His housekeeper left the room, went downstairs, lifted a whistle from a hook, opened the front door, and blew three quick blasts. Moments later, a runner arrived on the doorstep. It jogged, turned in circles, and whined restlessly until she produced a tin from beneath a hall table. She took a chunk of roast beef from it and fed it to the ravenous hound. Then she placed the waxed envelope between its teeth and stated the delivery address. The dog turned and sped away.

In his study, Burton had settled at his main desk and was writing in his journal, copying out the notes he'd taken at the British Library and adding copious annotations and cross references. An hour later, he moved to a different desk and began work on a tale from The Book of the Thousand Nights and a Night. He employed a unique device for this: a mechanical contraption invented by Mrs. Angell's late husband. It was the only one of its kind, an “autoscribe,” which Burton played rather like a piano. Each of its keys corresponded to a letter of the alphabet or an item of punctuation and printed it onto a sheet of paper when pressed. It had taken the king's agent two weeks to master the machine but, having done so, he was now able to write at a phenomenal speed.

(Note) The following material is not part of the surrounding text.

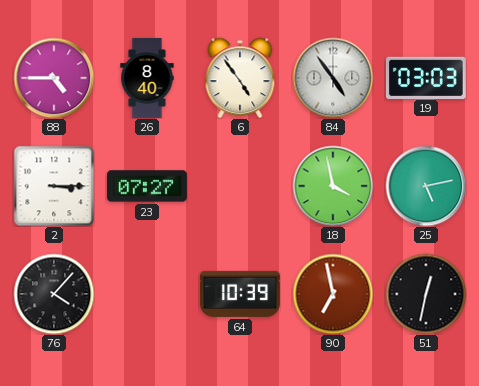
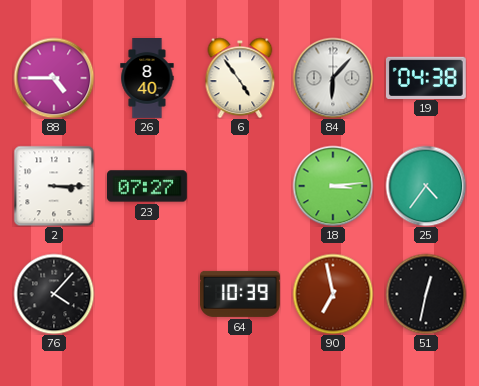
84: 4:54 -> 6:07
19: 03:03 -> 04:38
18: 3:58 -> 3:14
25: 5:13 -> 4:36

At four o'clock, a runner brought a reply from Henry Arundell: Sir Richard, The Venetia is booked solid by a large private party. I have reserved a table for us at the Athenaeum Club instead. I will see you there at seven.

H. Arundell

“To the point but satisfactory,” Burton muttered.

He abandoned the desk, flopped into his armchair, and contemplated the case at hand.

Burton met his former prospective father-in-law at the appointed time and place. As they shook hands, the elder man exclaimed: “You look positively skeletal!”

“A bout of malaria,” Burton explained.

“Still bothering you, eh?”

“Yes, though the attacks come less frequently. Have you heard from Isabel?”